WHAT YOU ARE ASKED TO DO
Copy the data exactly, line for line.
-------- RECORDS SUPPLIED --------
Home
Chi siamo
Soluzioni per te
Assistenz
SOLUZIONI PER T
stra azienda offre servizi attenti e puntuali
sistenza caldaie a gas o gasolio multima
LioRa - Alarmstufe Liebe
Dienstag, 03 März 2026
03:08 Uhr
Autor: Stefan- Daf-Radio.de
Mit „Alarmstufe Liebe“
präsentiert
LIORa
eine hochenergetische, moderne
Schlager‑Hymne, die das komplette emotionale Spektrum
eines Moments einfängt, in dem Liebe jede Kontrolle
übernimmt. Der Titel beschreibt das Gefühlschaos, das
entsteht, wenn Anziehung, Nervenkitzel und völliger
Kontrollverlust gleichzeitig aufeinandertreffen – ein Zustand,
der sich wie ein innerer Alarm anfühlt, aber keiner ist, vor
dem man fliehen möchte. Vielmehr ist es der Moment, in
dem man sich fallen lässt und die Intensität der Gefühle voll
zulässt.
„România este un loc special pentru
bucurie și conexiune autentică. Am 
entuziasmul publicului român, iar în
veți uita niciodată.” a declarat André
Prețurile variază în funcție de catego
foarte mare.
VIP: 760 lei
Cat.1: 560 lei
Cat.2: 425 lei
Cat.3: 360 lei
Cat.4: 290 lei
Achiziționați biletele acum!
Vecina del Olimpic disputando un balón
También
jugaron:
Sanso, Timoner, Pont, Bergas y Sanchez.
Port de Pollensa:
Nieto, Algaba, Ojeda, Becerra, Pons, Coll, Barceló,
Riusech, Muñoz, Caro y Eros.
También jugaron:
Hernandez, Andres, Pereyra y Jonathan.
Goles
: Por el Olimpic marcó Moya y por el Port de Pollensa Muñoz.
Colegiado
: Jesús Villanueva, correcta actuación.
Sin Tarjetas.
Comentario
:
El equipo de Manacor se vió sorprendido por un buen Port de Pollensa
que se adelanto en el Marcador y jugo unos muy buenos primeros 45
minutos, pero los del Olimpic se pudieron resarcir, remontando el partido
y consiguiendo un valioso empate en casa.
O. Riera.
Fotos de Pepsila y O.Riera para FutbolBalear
--------
RESULT FOR THIS EXERCISE
Home
Chi siamo
Soluzioni per te
Assistenz
SOLUZIONI PER T
stra azienda offre servizi attenti e puntuali
sistenza caldaie a gas o gasolio multima
LioRa - Alarmstufe Liebe
Dienstag, 03 März 2026
03:08 Uhr
Autor: Stefan- Daf-Radio.de
Mit „Alarmstufe Liebe“
präsentiert
LIORa
eine hochenergetische, moderne
Schlager‑Hymne, die das komplette emotionale Spektrum
eines Moments einfängt, in dem Liebe jede Kontrolle
übernimmt. Der Titel beschreibt das Gefühlschaos, das
entsteht, wenn Anziehung, Nervenkitzel und völliger
Kontrollverlust gleichzeitig aufeinandertreffen – ein Zustand,
der sich wie ein innerer Alarm anfühlt, aber keiner ist, vor
dem man fliehen möchte. Vielmehr ist es der Moment, in
dem man sich fallen lässt und die Intensität der Gefühle voll
zulässt.
„România este un loc special pentru
bucurie și conexiune autentică. Am 
entuziasmul publicului român, iar în
veți uita niciodată.” a declarat André
Prețurile variază în funcție de catego
foarte mare.
VIP: 760 lei
Cat.1: 560 lei
Cat.2: 425 lei
Cat.3: 360 lei
Cat.4: 290 lei
Achiziționați biletele acum!
Vecina del Olimpic disputando un balón
También
jugaron:
Sanso, Timoner, Pont, Bergas y Sanchez.
Port de Pollensa:
Nieto, Algaba, Ojeda, Becerra, Pons, Coll, Barceló,
Riusech, Muñoz, Caro y Eros.
También jugaron:
Hernandez, Andres, Pereyra y Jonathan.
Goles
: Por el Olimpic marcó Moya y por el Port de Pollensa Muñoz.
Colegiado
: Jesús Villanueva, correcta actuación.
Sin Tarjetas.
Comentario
:
El equipo de Manacor se vió sorprendido por un buen Port de Pollensa
que se adelanto en el Marcador y jugo unos muy buenos primeros 45
minutos, pero los del Olimpic se pudieron resarcir, remontando el partido
y consiguiendo un valioso empate en casa.
O. Riera.
Fotos de Pepsila y O.Riera para FutbolBalear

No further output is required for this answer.